Bir çocuk düşünün her çocuk kadar masum; yemek, içmek, uyumak, en çok da sevgi, ilgi ve şefkate muhtaç. Anne şefkatine, baba ilgisine… Fakat, anne ve babadan yoksun! Gözlerinde yaş, gönlünde hüzün, masum ve bitkin; çocukluk enerjisi yok, hayaller cümbüşünde değil her çocuk gibi! Olması gerekenden çok uzak, siyah-beyaz bir yaşam sürmekte! Dünyaları verseniz mutlu olmaz, yüzü gülse gönlü gülmez. Anne demeye, baba nedir bilmeye, aile bağını hissetmeye öyle muhtaç, gökkuşağının renklerinden öyle yoksun… En kötüsü de bütün bunlardan habersiz bir kalp… Belki de hiç bilmeyecek…

Bu çocuğa verilecek en güzel hediye ne olurdu?

Bir oyuncak araba mı? Ya da bir bisiklet? Elbette hayır!

Çocukluk, insanlığın en saf ve en temiz dönemidir. Her çocuk doğumundan itibaren belli bir sosyal çevre içerisinde doğar. Bu sosyal çevre ise aksi durum olmadığı sürece çocuğun ailesidir. Fakat her zaman böyle olmaz. Bazı çocuklar yaşama bir adım geriden başlar; koca bir adım…

Çocuk bu, muhtaç ve masum. O, ne doğar doğmaz yüzebilir bir balık gibi, ne de kısa bir süre sonra uçabilir kuşlar gibi… Uzunca bir süre ihtiyaç duyar kendisini koruyup kollayan ellere. Ailesiz kalan çocukların bu gibi ihtiyaçları giderilmektedir devlet eliyle. Fakat ortada çok daha büyük bir sorun vardır.

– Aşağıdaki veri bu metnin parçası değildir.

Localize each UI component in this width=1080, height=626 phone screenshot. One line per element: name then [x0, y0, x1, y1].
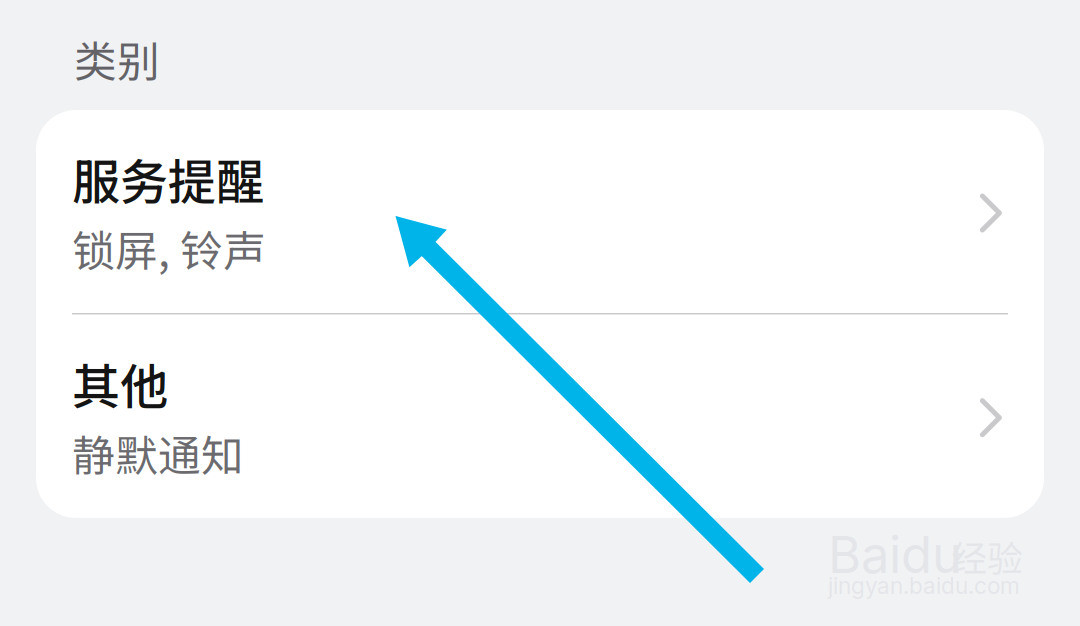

Çocukların yemeden-içmeden, temizlikten önce muhtaç oldukları başka bir ihtiyaçları vardır: SEVGİ. Bu ihtiyacın bağlantısı ise hissetmektir. Çocuklar hissetmek isterler; onlara dokunan bir eli, gülümseyen yüzleri, sevgiyle bakan gözleri… İşte bunlardan yoksun kalındığı zaman bir çocuk hiçbir zaman gerçek anlamıyla çocukluğunu yaşayamaz.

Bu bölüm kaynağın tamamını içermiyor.